Good news for some American families

by digby

The jobs numbers are good, but there also good reason to contain the jubiliation for the time being, at least according to Jared Bernstein, who's not a hostile emo-prog the last I heard.

But this is genuinely very welcome news worth celebrating:

Obama to ease path to green card: This will get comparatively little attention in today’s crush of news. But it’s still a very big deal:

Obama administration officials announced on Friday that they will propose a fix to a notorious snag in immigration law that will spare hundreds of thousands of American citizens from prolonged separations from immigrant spouses and children.


It's hard to believe that we've had this Kafkaesque system in place for so long in the first place, but it's good news that they're dealing with it:

The change that immigration officials are offering would benefit United States citizens who are married to or have children who are illegal immigrants. It would correct a bureaucratic Catch-22 that those Americans now confront when their spouses or children apply to become legal permanent residents.

Although the tweak that officials of the Bureau of Citizenship and Immigration Services are proposing appears small, immigration lawyers and advocates for immigrants say it will make a great difference for countless Americans. Thousands will no longer be separated from loved ones, they said, and the change could encourage Americans to come forward to apply to bring illegal immigrant family members into the legal system.

Illegal immigrants who are married to or are children of American citizens are generally allowed under the law to become legal residents with a visa known as a green card.

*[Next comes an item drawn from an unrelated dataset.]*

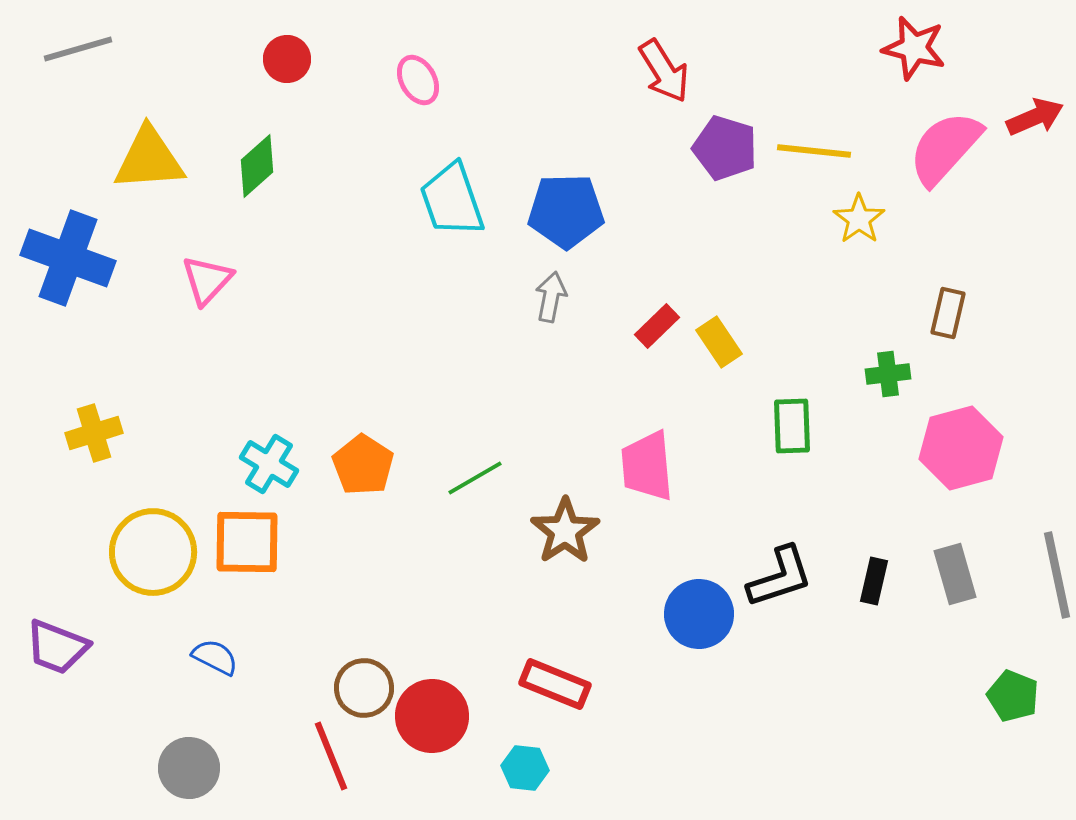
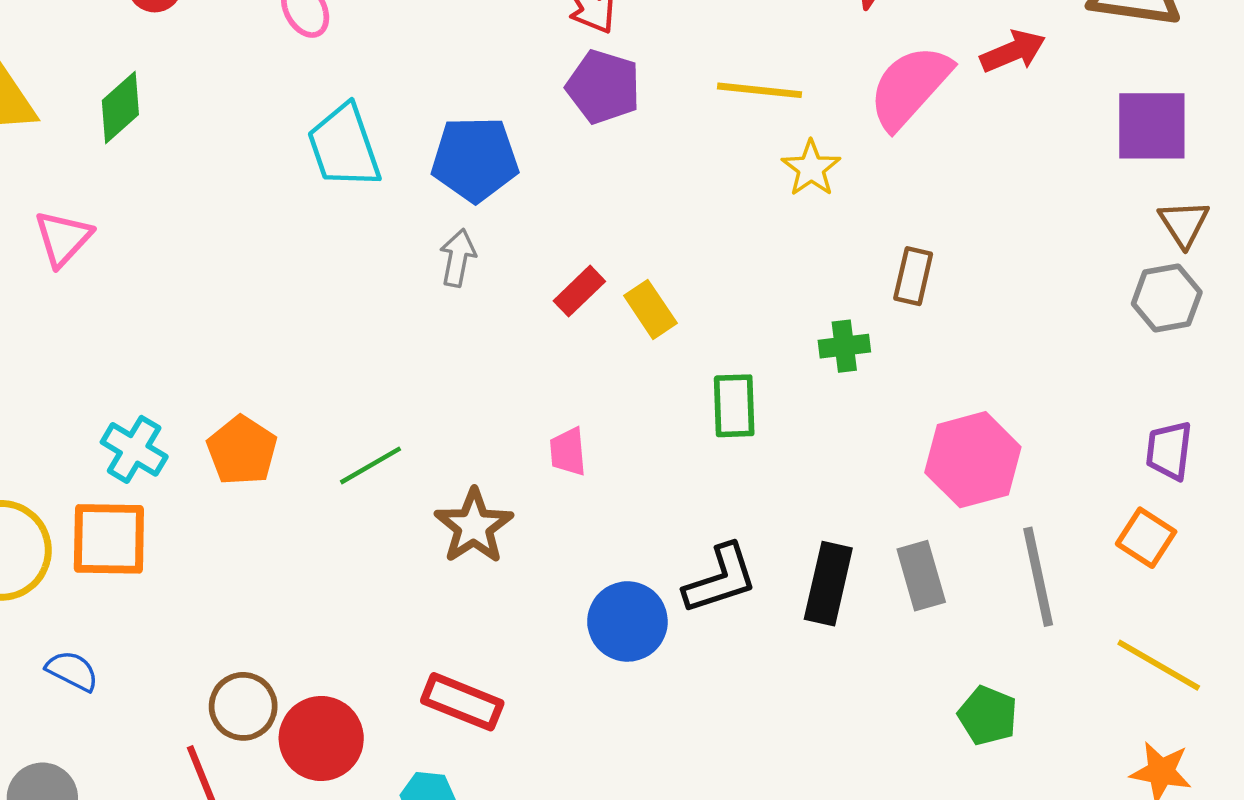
purple pentagon: (725, 148) -> (603, 87), moved
pink hexagon: (961, 448) -> (973, 460), moved
pink trapezoid: (647, 466) -> (568, 452), size x0.6
black rectangle: (874, 581) -> (828, 584), size x1.5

But the law requires most immigrants who are here illegally to return to their home countries in order to receive their legal visas.

The catch is that once the immigrants leave the United States, they are automatically barred from returning to this country for at least three years, and often for a decade, even if they are fully eligible to become legal residents...

Now, Citizenship and Immigration Services proposes to allow the immigrants to obtain a provisional waiver in the United States, before they leave for their countries to pick up their visas. Having the waiver in hand will allow them to depart knowing that they will almost certainly be able to return, officials said. The agency is also seeking to sharply streamline the process to cut down the wait times for visas to a few weeks at most.



I know someone who went through this and it was unbelievably difficult and painful. It took her husband nearly six years to wade through the process. It was awful. I'm sure people will still fall through the cracks, but eliminating Catch-22s like this will help a lot of American families.